Veganism as Grounds for Divorce?
L’Chicken note: This is a guest post from the Rooster.
As L’Chicken noted in a recent post (in which she muses on the guilty pleasure of watching our eleven-month-old play with a nine-inch chef's knife), I recently read Eating Animals and have since stopped eating animals. For all intents and purposes, this means I’ve gone vegetarian, with the exception of certain varieties of seafood that are caught or farmed in certain ways. I won’t attempt to get into the nitty-gritty details informing this habit change – for that I recommend the book – but it’s primarily ethical and has actually been a long time coming.
What L’Chicken didn’t note was just exactly how she feels about this new habit change of mine. That’s for her to say, but she was clear on one point: While I am “allowed” to go vegetarian, and she will even support the effort by trying to cook without meat, if I succumb to veganism she will consider that as grounds for divorce.

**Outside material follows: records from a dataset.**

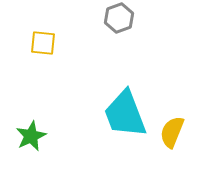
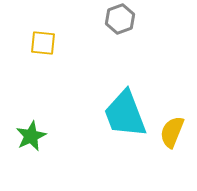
gray hexagon: moved 1 px right, 1 px down
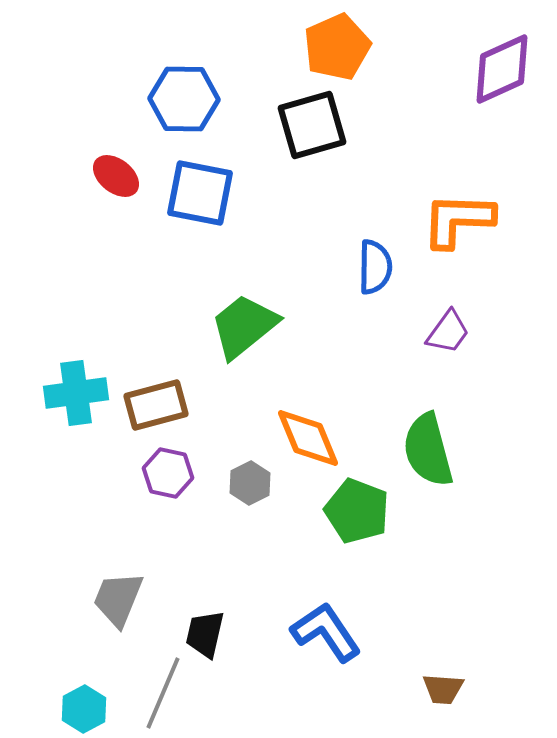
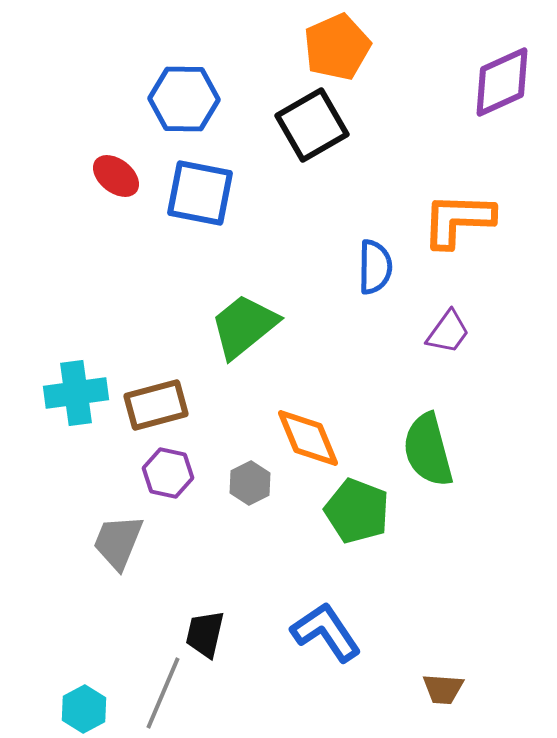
purple diamond: moved 13 px down
black square: rotated 14 degrees counterclockwise
gray trapezoid: moved 57 px up
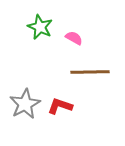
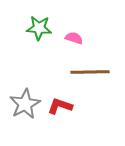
green star: moved 1 px left, 1 px down; rotated 20 degrees counterclockwise
pink semicircle: rotated 12 degrees counterclockwise
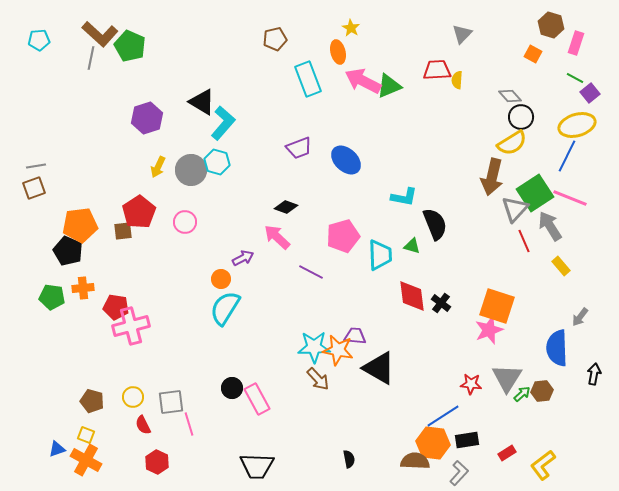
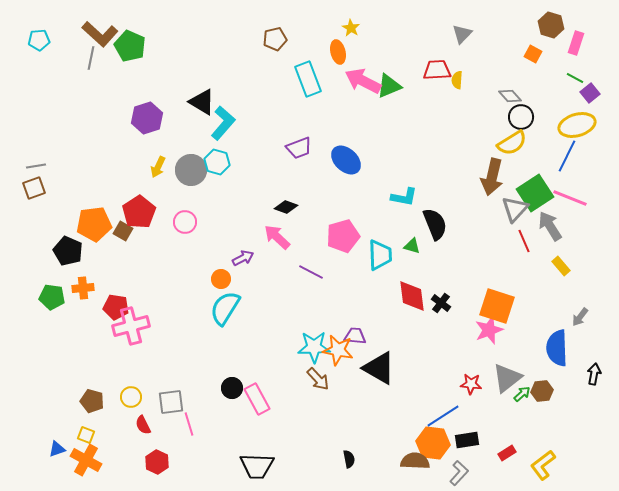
orange pentagon at (80, 225): moved 14 px right, 1 px up
brown square at (123, 231): rotated 36 degrees clockwise
gray triangle at (507, 378): rotated 20 degrees clockwise
yellow circle at (133, 397): moved 2 px left
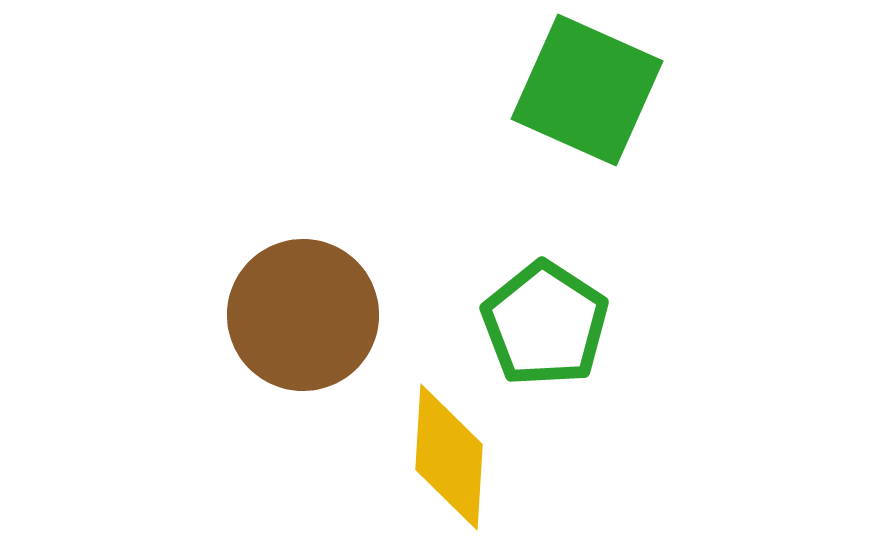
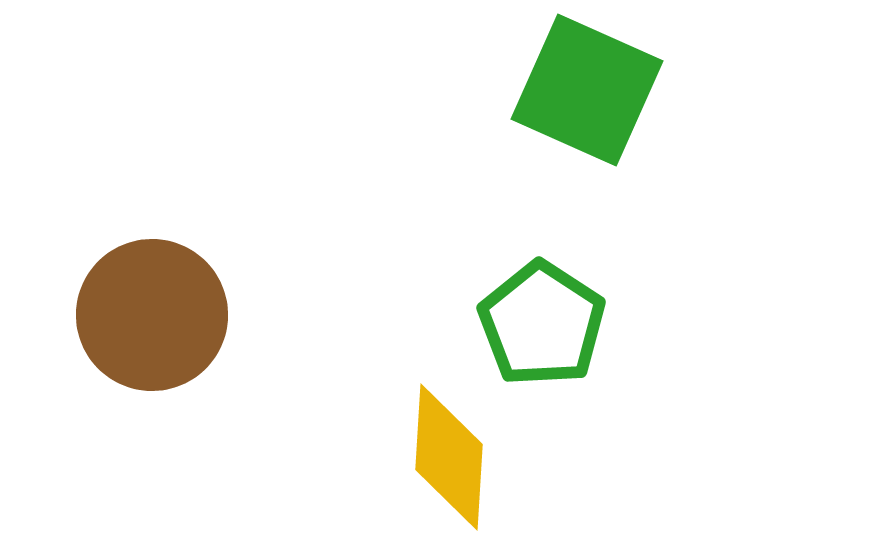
brown circle: moved 151 px left
green pentagon: moved 3 px left
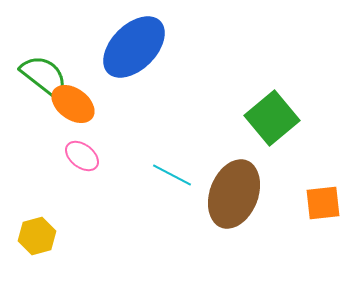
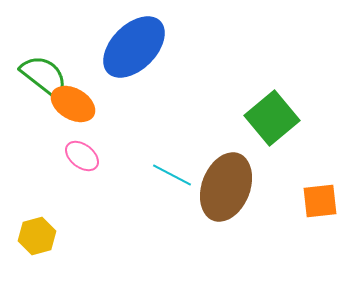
orange ellipse: rotated 6 degrees counterclockwise
brown ellipse: moved 8 px left, 7 px up
orange square: moved 3 px left, 2 px up
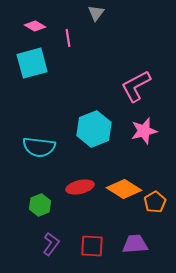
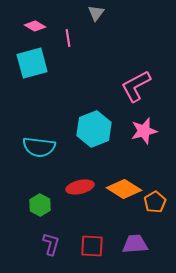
green hexagon: rotated 10 degrees counterclockwise
purple L-shape: rotated 20 degrees counterclockwise
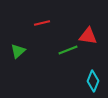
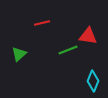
green triangle: moved 1 px right, 3 px down
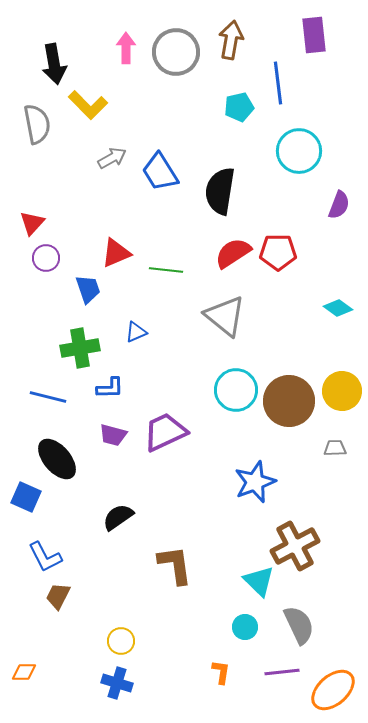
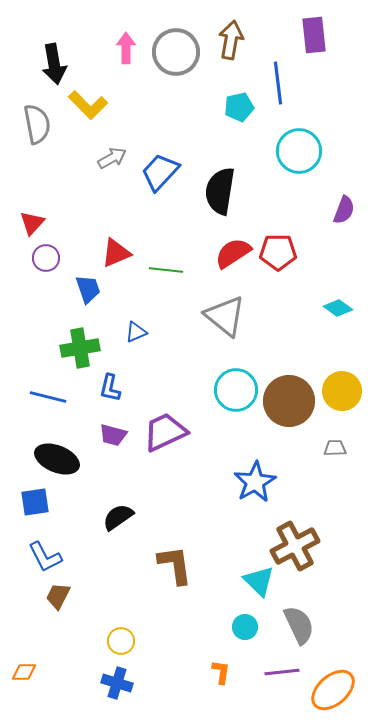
blue trapezoid at (160, 172): rotated 75 degrees clockwise
purple semicircle at (339, 205): moved 5 px right, 5 px down
blue L-shape at (110, 388): rotated 104 degrees clockwise
black ellipse at (57, 459): rotated 27 degrees counterclockwise
blue star at (255, 482): rotated 9 degrees counterclockwise
blue square at (26, 497): moved 9 px right, 5 px down; rotated 32 degrees counterclockwise
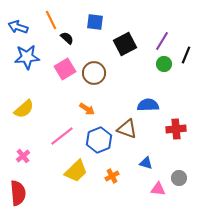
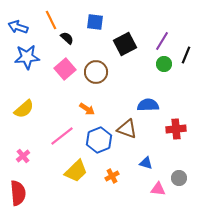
pink square: rotated 10 degrees counterclockwise
brown circle: moved 2 px right, 1 px up
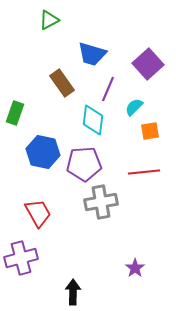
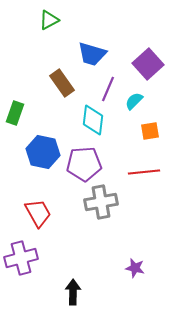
cyan semicircle: moved 6 px up
purple star: rotated 24 degrees counterclockwise
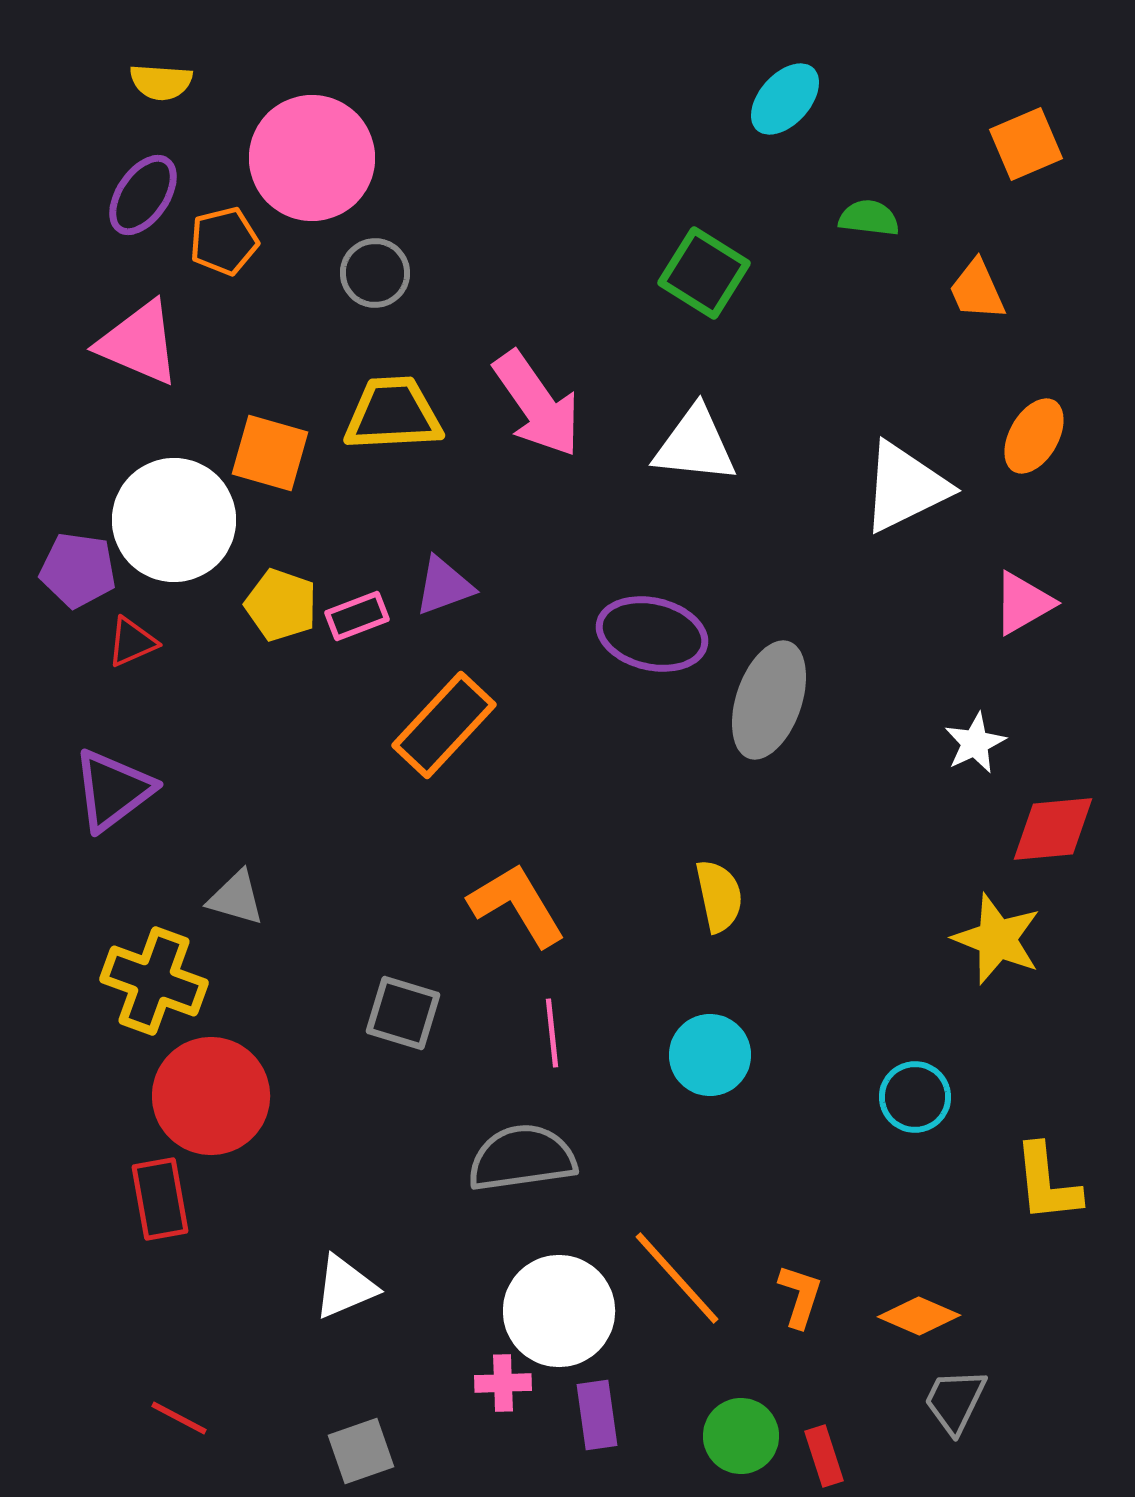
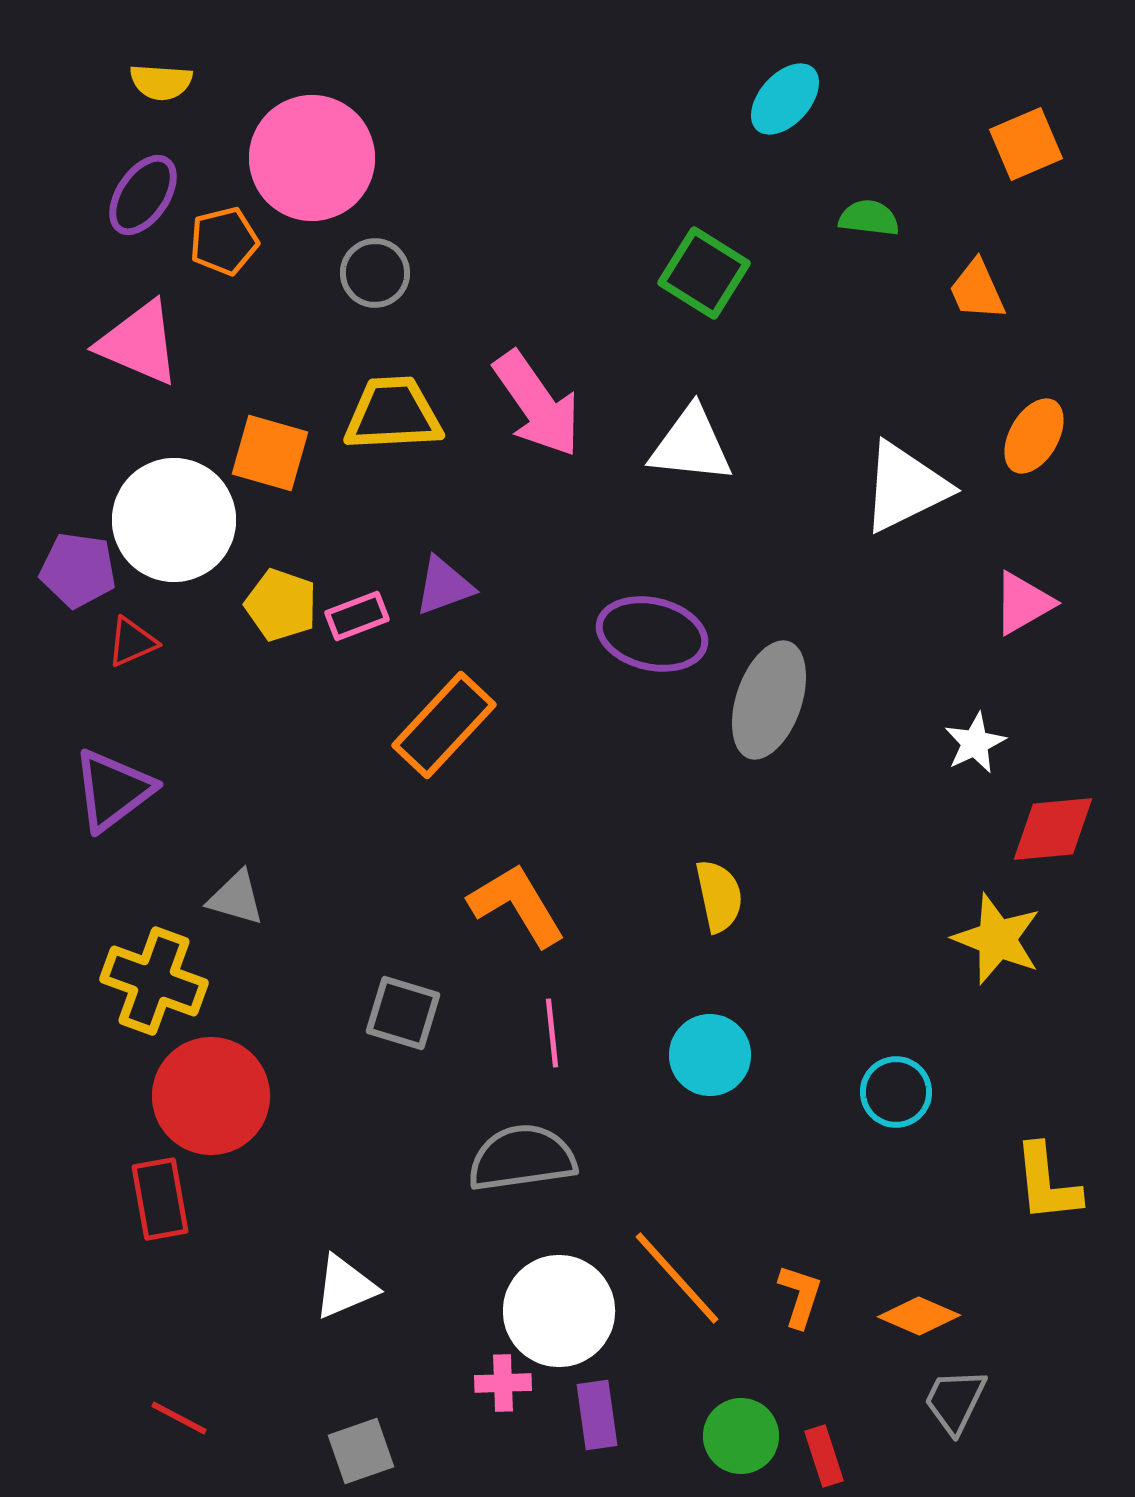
white triangle at (695, 445): moved 4 px left
cyan circle at (915, 1097): moved 19 px left, 5 px up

Being husband to L’Chicken is a sweet deal. She’s beautiful, and great company, and comes from a cool family, not to mention the fact that she generally takes true pleasure in preparing delicious food all the time. A man would be quite the fool to put this kind of relationship in jeopardy. To wit, according to a Facebook application I ran in December, my #4 top used word in 2009 was “thankful.”
So here I am, between a rock and hard place. Because the fact of the matter is that I've got just as much trouble stomaching what goes down with layer hens and dairy cattle as with their counterparts. I tried to present it like a challenge: Wouldn't it be neat to try living without ANY animal products for a year? A month? A day? I tried presenting it like an adventure: Let's pretend we're in Tibet and eat like Buddhists! No, no, and NO. As for the suggestion that I might take over in the kitchen... Do you read this blog? And you're still asking that question? Check yourself, and stay tuned.
2 comments:
Rooster said all the really right things - you are beautiful and great company, he loves your cooking and your family. It gets no sweeter than that. Lots of people feel the way he does about meat. However, having seen how fruits and vegetables are grown in other parts of the world, I hope he's not giving up meat because he thinks vegetables and legumes are healthier choices. Folks in Tibet aren't that all healthy. They may be more humane than we are, but not healthier. So, in case this is a voting situation, let him refer to himself as a non-meat eater and let it go at that. Just my 2 Cents worth.
His basic principal is actually one that I respect quite a good deal. But full disclosure, I don't let him give me any details because they are too upsetting. The book talks about how horrendously animals are treated in meat-eating Americana. Then there's fishing-- dolphin deaths and whale massacres as by-product on the netting end. Sad to think about. So I guess here we are, non-meat-eaters and hopefully forever-supporters of humane dairy and egg farming!